There were other GE Theatre occasions where Reagan assumed political roles, most notably in a December 13, 1959 episode called “The House of Truth,” in which Reagan played a U.S. intelligence officer in an Asian village in which Communists burned down an American library. The officer not only helped reopen the library but countered the Communists. In yet another GE Theatre show, aired September 24, 1961, titled “The Iron Silence,” Reagan played a Soviet Major named Vasily Kirov during the occupation of Budapest.

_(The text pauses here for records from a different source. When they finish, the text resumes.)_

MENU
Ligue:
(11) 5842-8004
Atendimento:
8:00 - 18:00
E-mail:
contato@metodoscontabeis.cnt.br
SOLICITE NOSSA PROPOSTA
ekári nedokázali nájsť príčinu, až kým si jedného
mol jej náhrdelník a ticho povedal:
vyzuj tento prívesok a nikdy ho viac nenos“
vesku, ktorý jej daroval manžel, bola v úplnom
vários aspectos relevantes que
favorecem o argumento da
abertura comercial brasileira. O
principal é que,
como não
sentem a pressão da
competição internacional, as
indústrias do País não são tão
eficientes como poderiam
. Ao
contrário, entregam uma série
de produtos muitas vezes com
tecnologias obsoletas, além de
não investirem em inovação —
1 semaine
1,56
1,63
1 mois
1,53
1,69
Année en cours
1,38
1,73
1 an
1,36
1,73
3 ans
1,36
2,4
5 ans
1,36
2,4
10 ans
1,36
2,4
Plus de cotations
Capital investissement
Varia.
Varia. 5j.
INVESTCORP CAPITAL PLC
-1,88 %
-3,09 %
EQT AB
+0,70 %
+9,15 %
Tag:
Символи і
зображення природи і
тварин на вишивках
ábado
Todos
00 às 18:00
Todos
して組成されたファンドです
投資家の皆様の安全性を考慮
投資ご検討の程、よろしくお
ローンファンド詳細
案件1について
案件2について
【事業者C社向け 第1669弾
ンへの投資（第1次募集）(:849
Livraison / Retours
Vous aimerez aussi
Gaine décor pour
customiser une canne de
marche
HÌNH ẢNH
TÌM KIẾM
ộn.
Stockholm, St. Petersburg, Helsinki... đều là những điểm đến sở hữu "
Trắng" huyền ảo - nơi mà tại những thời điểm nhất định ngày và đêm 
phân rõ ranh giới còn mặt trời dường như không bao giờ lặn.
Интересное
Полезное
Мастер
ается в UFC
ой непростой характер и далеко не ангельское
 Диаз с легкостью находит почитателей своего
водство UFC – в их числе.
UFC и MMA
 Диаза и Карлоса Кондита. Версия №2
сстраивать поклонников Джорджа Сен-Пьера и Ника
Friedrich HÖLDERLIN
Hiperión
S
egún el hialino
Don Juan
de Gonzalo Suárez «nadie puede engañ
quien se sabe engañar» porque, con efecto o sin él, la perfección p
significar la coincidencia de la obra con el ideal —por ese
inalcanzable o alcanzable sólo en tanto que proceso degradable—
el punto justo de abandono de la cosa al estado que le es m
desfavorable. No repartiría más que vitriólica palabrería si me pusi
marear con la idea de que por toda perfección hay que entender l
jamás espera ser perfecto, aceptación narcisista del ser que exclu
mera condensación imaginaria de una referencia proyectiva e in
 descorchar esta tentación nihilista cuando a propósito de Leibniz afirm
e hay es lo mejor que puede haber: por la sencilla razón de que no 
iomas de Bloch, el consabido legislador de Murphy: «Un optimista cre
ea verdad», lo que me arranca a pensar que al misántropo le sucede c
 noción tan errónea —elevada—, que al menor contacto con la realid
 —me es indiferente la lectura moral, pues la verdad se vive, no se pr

At the end of the episode, Kirov releases two Hungarians in his custody, telling them, “I never knew what freedom was until I saw you lose yours.”9 Reagan liked the line so much that he shared it years later when making a point in one of his 1970s radio broadcasts.10
Chris Matthews, a former speechwriter for Democrats and now a popular pundit and TV host, recalls tuning in to GE Theatre one night as a kid and observing Reagan saying, “This is a program I care a lot about personally.”11 Matthews was referring to a two-part finale titled, “My Dark Days,” broadcast on March 18 and 25, 1962. Reagan starred as the husband of a housewife who was asked by a friend to attend a meeting of a liberal Los Angeles group called the Alien Protection Committee, which claimed that its purpose was to promote the advancement of foreign-born Americans. The housewife and the FBI suspected the group was a Communist front. She infiltrated the group and became an informant. The script was adapted by Richard Collins from Marion Miller’s autobiography, I Was a Spy: The Story of a Brave Housewife (Bobbs-Merrill, 1960).12
Indeed this episode was deeply personal to Reagan, who, a few weeks after it aired, wrote a letter to two friends in which he spoke of the difficulties he faced trying to get the show produced. He complained that it was “near impossible” to “cram five years of espionage into thirty minutes.” But that was the least of his problems: “I had to fight right down to the wire to make the Communists villains,” said Reagan. “When I say ‘fight’ I really mean that.” The problem, explained Reagan, was that there were liberals on the producing staff who believed that Communist infiltration was a fantasy “dreamed up” by “right-wingers,” and as such they attempted to sabotage the show. Reagan was especially irate over the fact that two of the producers and one director tried to cut the scene in which a little girl said her prayers. “Finally in a near knock-down, drag-out,” wrote Reagan, “they admitted their objection was because they were atheists.” While Reagan was victorious in this battle, the company remained ignorant of his struggle to get the program produced.13
EARLY 1960S—“WE ARE IN A WAR” AND “WE ARE LOSING”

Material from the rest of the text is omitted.